Selanjutnya, Djoko mengimbau agar penyaluran insentif sepeda motor listrik dengan nominal Rp5 juta diprioritaskan untuk dua kelompok warga.
Dua kelompok tersebut yaitu penduduk di kawasan lingkar tambang nikel demi memenuhi aspek keadilan wilayah, serta masyarakat yang bermukim di pulau-pulau terpencil yang kerap menghadapi hambatan pasokan energi atau kelangkaan BBM.
"Kebijakan berbasis wilayah terpencil ini memiliki landasan empiris yang kuat, seperti yang telah dibuktikan oleh Kabupaten Asmat. Sejak tahun 2007, karena keterbatasan pasokan BBM telah mendorong wilayah tersebut mengadopsi kendaraan listrik sebagai moda transportasi utama secara swadaya," katanya.
Sangat disayangkan, menurut penilaian Djoko, selama ini regulasi mengenai insentif kendaraan listrik seakan mengabaikan kondisi kehidupan masyarakat di wilayah penghasil komoditas mineral nikel.
Lokasi-lokasi yang menjadi penyedia bahan baku utama untuk pembuatan baterai tersebut justru dinilai masih terperangkap dalam lingkaran ketidaksejahteraan.

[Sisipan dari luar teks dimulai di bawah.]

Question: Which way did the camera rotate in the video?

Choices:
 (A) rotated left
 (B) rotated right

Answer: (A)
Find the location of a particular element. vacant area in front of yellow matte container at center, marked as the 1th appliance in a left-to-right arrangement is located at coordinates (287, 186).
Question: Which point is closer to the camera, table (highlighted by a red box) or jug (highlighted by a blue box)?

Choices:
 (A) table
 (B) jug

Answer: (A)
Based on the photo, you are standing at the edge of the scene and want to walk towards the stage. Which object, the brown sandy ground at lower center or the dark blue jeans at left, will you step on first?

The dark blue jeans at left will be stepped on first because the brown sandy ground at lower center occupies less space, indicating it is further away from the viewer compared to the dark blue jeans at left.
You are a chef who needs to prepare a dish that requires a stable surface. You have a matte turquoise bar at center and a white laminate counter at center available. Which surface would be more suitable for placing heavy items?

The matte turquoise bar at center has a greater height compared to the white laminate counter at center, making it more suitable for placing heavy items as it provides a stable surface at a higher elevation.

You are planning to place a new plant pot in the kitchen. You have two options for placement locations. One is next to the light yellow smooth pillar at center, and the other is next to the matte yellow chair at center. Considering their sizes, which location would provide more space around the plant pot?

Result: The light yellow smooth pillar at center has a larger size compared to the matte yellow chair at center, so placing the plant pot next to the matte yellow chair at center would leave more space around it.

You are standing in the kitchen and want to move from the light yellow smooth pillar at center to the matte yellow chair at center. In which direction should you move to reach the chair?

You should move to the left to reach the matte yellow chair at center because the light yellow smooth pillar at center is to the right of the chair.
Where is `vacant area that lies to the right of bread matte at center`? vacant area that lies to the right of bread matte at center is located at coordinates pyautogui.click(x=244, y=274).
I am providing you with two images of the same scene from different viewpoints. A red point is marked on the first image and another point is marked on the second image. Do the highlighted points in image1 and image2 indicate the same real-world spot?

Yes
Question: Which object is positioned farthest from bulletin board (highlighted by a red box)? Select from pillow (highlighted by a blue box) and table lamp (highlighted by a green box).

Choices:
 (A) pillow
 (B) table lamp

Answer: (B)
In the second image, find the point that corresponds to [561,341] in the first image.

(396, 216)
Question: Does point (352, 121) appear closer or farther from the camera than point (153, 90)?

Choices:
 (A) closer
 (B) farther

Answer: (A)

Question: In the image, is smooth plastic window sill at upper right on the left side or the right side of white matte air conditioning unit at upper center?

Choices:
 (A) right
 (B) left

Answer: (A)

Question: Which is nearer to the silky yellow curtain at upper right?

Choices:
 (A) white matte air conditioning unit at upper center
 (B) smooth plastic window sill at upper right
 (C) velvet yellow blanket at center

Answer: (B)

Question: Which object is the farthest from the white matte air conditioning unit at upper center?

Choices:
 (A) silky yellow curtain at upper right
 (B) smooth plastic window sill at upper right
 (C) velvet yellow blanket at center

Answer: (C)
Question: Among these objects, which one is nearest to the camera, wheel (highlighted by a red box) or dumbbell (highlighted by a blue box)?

"Ironisnya, di tengah gegap gempita tren ramah lingkungan, kemiskinan ekstrem masih mendera masyarakat yang hidup di atas tanah sekaya itu. Memberikan transportasi umum berbasis kendaraan listrik (EV) serta insentif khusus bagi warga di daerah penghasil nikel memiliki nilai simbolis serta keadilan sosial yang kuat. Ini adalah bentuk konkret dari filosofi 'menikmati buah dari tanah sendiri'. Warga yang daerahnya dieksploitasi untuk bahan baku baterai global, menjadi yang pertama merasakan teknologi bersih tersebut," ujar Djoko.
Wilayah lingkar tambang beserta fasilitas smelter nikel kerap dihadapkan pada lonjakan arus lalu lintas yang sangat padat akibat mobilitas dari puluhan ribu pekerja di sana.
Pengoperasian bus listrik massal dinilai mampu menekan kepadatan armada pribadi sekaligus meminimalkan potensi kecelakaan kerja di jalan raya.
"Membangun industri kendaraan listrik nasional tidak boleh mengorbankan sisi kemanusiaan dan keadilan wilayah. Melalui momentum finalisasi skema fiskal saat ini, pemerintah ditantang untuk melahirkan kebijakan yang inklusif. Insentif kendaraan listrik tidak boleh hanya menjadi pemanis bagi masyarakat urban, tetapi harus menjadi instrumen penuntasan kemiskinan dan pembenahan mobilitas di daerah hulu penambangan. Hanya dengan cara itulah, transisi energi bersih di Indonesia dapat berjalan secara hakiki, bukan sekadar pergeseran emisi, melainkan sebuah lompatan menuju kesejahteraan yang berkeadilan," pungkas Djoko.